The Hague - Former Bosnian Serb leader Radovan Karadzic on Wednesday appealed the war crime tribunal's decision to appoint an attorney for him. In a separate motion, the former psychiatrist also protested the court's decision not meet his demands to reimburse his defence team for the hours he had requested.
In his appeal, Karadzic wrote that the International Criminal Tribunal for the former Yugoslavia (ICTY) had "seemingly picked out of thin air that a 3.5 month period would be an adequate time for standby counsel to be prepared for trial of this magnitude and complexity."
On November 5, the ICTY appointed an attorney for Karadzic on grounds that the Bosnian Serb leader "substantially and persistently obstructed" trial proceedings.
The decision came after Karadzic refused to attend the hearings since his trial opened on October 26, claiming he was not given enough time to prepare himself.
In its ruling, the chamber also said the trial would resume only on March 1 to give the appointed counsel time to prepare.
Karadzic, who is representing himself at the UN-sponsored tribunal, faces 11 counts of war crimes and crimes against humanity, including two counts of genocide for acts allegedly committed during the 1992-1995 Bosnian War.
In a separate motion, the 64-year-old also appealed the ICTY's decision not to meet his demands to reimburse his defense team for 3.180 extra work hours.
Karadzic's 27-member defence team is entitled to limited reimbursements from the ICTY because the former psychiatrist is representing himself.
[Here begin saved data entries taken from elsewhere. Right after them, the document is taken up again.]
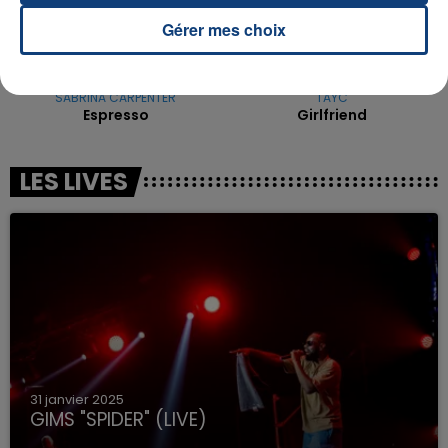
Gérer mes choix
SABRINA CARPENTER
TAYC
Espresso
Girlfriend
LES LIVES
31 janvier 2025
GIMS "SPIDER" (LIVE)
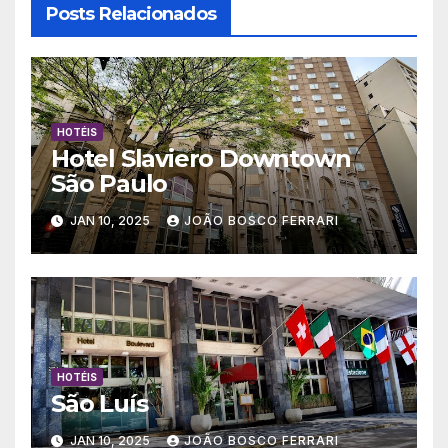
Posts Relacionados
HOTÉIS
Hotel Slaviero Downtown
São Paulo
JAN 10, 2025
JOÃO BOSCO FERRARI
HOTÉIS
São Luís
JAN 10, 2025
JOÃO BOSCO FERRARI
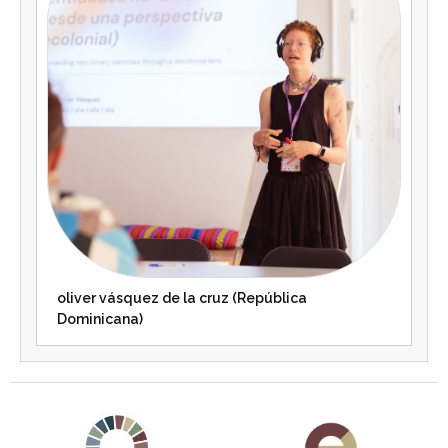
oliver vásquez de la cruz (República
Dominicana)
Agenda 2030 de la ONU
Cooperación Española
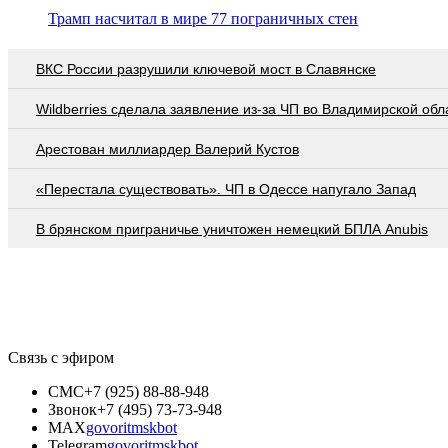
Трамп насчитал в мире 77 пограничных стен
ВКС России разрушили ключевой мост в Славянске
Wildberries cделала заявление из-за ЧП во Владимирской обл
Арестован миллиардер Валерий Кустов
«Перестала существовать». ЧП в Одессе напугало Запад
В брянском приграничье уничтожен немецкий БПЛА Anubis
Связь с эфиром
СМС
+7 (925) 88-88-948
Звонок
+7 (495) 73-73-948
MAX
govoritmskbot
Telegram
govoritmskbot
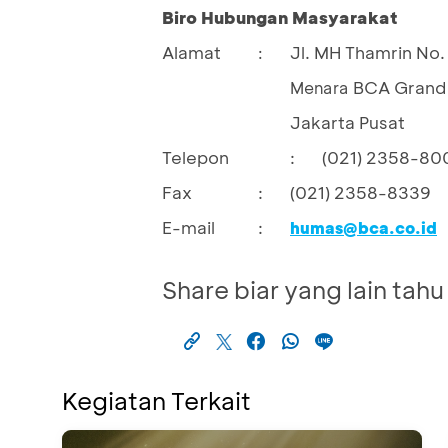
Biro Hubungan Masyarakat
Alamat
Jl. MH Thamrin No. 
:
BCA Grand 
				Menara 
Jakarta Pusat
Telepon
:
(021) 2358-80
Fax
:
(021) 2358-8339
E-mail
:
humas@bca.co.id
Share biar yang lain tahu
Kegiatan Terkait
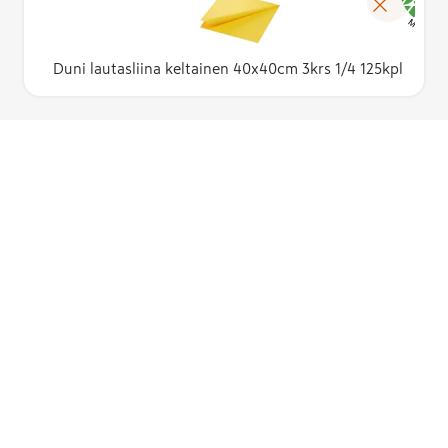
Duni lautasliina keltainen 40x40cm 3krs 1/4 125kpl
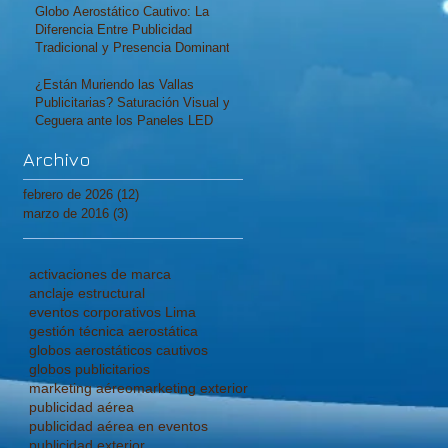
Globo Aerostático Cautivo: La
Diferencia Entre Publicidad
Tradicional y Presencia Dominante
¿Están Muriendo las Vallas
Publicitarias? Saturación Visual y
Ceguera ante los Paneles LED
Archivo
febrero de 2026
(12)
12 entradas
marzo de 2016
(3)
3 entradas
activaciones de marca
anclaje estructural
eventos corporativos Lima
gestión técnica aerostática
globos aerostáticos cautivos
globos publicitarios
marketing aéreo
marketing exterior
publicidad aérea
publicidad aérea en eventos
publicidad exterior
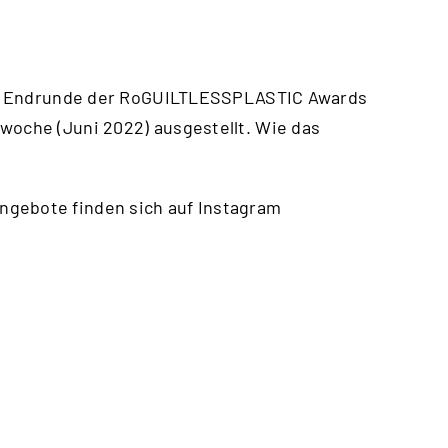
 die Endrunde der RoGUILTLESSPLASTIC Awards
woche (Juni 2022) ausgestellt. Wie das
ngebote finden sich auf Instagram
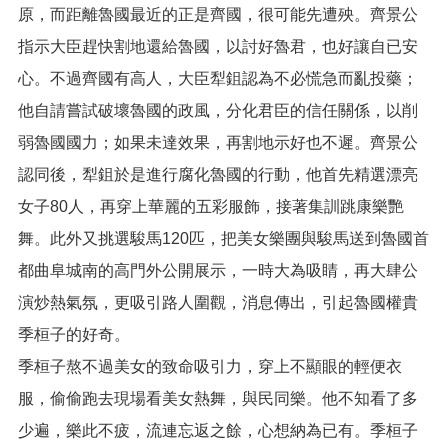
網
原，而距離魯國最近的正是齊國，很可能先遭殃。齊景公
站
導
指示大臣趕快割地還給魯國，以討好魯君，也好讓自已安
覽
心。不過齊國有高人，大臣犁鉏認為不必慌急而亂投藥；
市
他自請嘗試破壞魯國的政風，分化君臣的信任關係，以削
政
弱魯國國力；如果未達效果，再割地示好也不遲。齊景公
信
箱
認同後，犁鉏於是進行腐化魯國的行動，他首先精選漂亮
常
女子80人，再穿上華麗的五彩服飾，接著集訓跳康樂艷
見
舞。此外又挑選駿馬120匹，把美女樂團與駿馬送到魯國首
問
題
都曲阜城南的高門外公開展示，一時大為吸睛，再大肆公
演炒熱氣氛，更吸引路人圍觀，消息傳出，引起魯國權貴
桃
園
季桓子的好奇。
市
季桓子熬不過美女的致命吸引力，穿上不顯眼的輕便衣
入
口
服，偷偷跑去現場看美女熱舞，與民同樂。他不知看了多
網
少遍，樂此不疲，流連忘返之餘，心想納為已有。季桓子
站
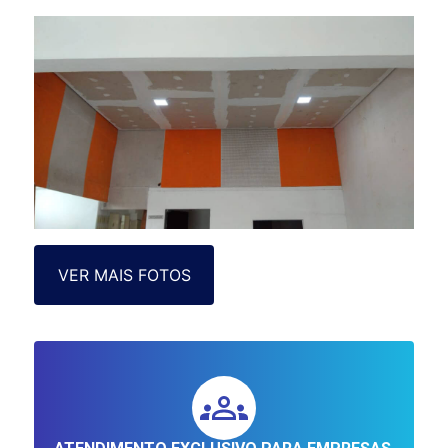
VER MAIS FOTOS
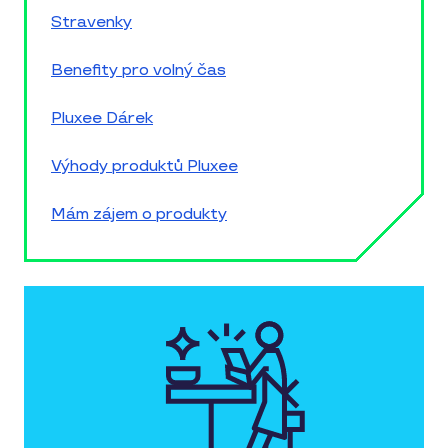
Stravenky
Benefity pro volný čas
Pluxee Dárek
Výhody produktů Pluxee
Mám zájem o produkty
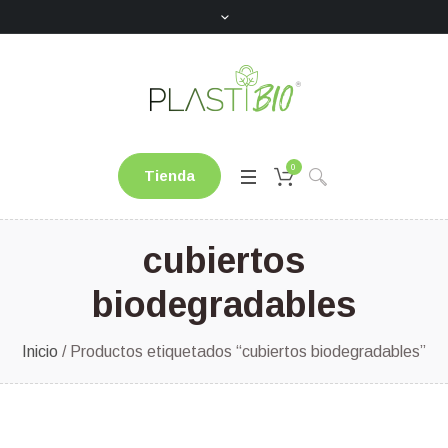
0
Tienda
cubiertos
biodegradables
Inicio
/ Productos etiquetados “cubiertos biodegradables”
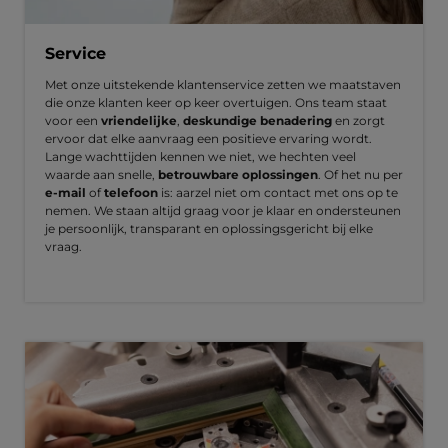
Service
Met onze uitstekende klantenservice zetten we maatstaven
die onze klanten keer op keer overtuigen. Ons team staat
voor een
vriendelijke
,
deskundige benadering
en zorgt
ervoor dat elke aanvraag een positieve ervaring wordt.
Lange wachttijden kennen we niet, we hechten veel
waarde aan snelle,
betrouwbare oplossingen
. Of het nu per
e-mail
of
telefoon
is: aarzel niet om contact met ons op te
nemen. We staan altijd graag voor je klaar en ondersteunen
je persoonlijk, transparant en oplossingsgericht bij elke
vraag.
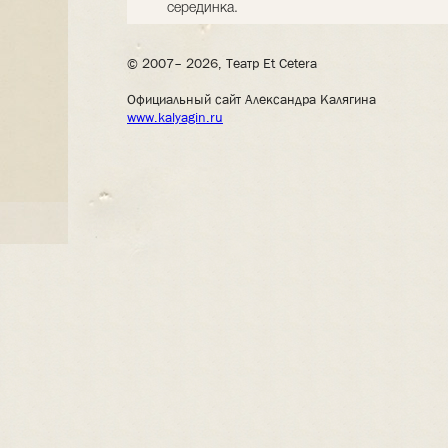
серединка.
© 2007– 2026, Театр Et Cetera
Официальный сайт Александра Калягина
www.kalyagin.ru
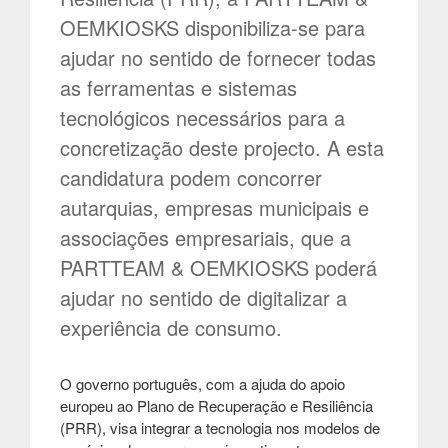
OEMKIOSKS disponibiliza-se para
ajudar no sentido de fornecer todas
as ferramentas e sistemas
tecnológicos necessários para a
concretização deste projecto. A esta
candidatura podem concorrer
autarquias, empresas municipais e
associações empresariais, que a
PARTTEAM & OEMKIOSKS poderá
ajudar no sentido de digitalizar a
experiência de consumo.
O governo português, com a ajuda do apoio
europeu ao Plano de Recuperação e Resiliência
(PRR), visa integrar a tecnologia nos modelos de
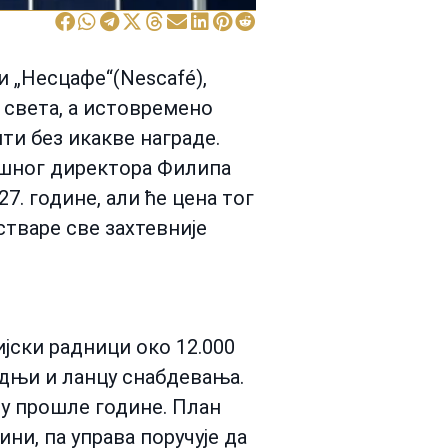
и „Несцафе“(Nescafé),
 света, а истовремено
ти без икакве награде.
ршног директора Филипа
. године, али ће цена тог
стваре све захтевније
ијски радници око 12.000
одњи и ланцу снабдевања.
бру прошле године. План
ини, па управа поручује да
Karadzic claims his legal team was unexpectedly forced to work extra after the prosecution decided to call 480 witnesses and produce more than one million documents.
On November 5, the court however rejected his request to approve reimbursement for all 3,180 extra hours the former psychiatrist had requested, approving only 500 extra hours in reimbursement.
In his appeal, Karadzic wrote that now that his team had only been paid half of what it should have received, his assistants had "stopped working completely."
US-born attorney Peter Robinson, who heads Karadzic's defence team, confirmed he has temporarily "stopped" working but declined to call his action a strike.
Radovan Karadzic is alleged to have orchestrated, among others, the 1992-1995 siege of Sarajevo and the Srebrenica massacre in 1995, when Bosnian Serb forces brutally killed some 8,000 men after taking over the Muslim enclave declared an United Nations safe area.
He was first indicted in 1995 but remained at large until Serbian authorities arrested him in July 2008, transferring him to the war crimes tribunal in The Hague.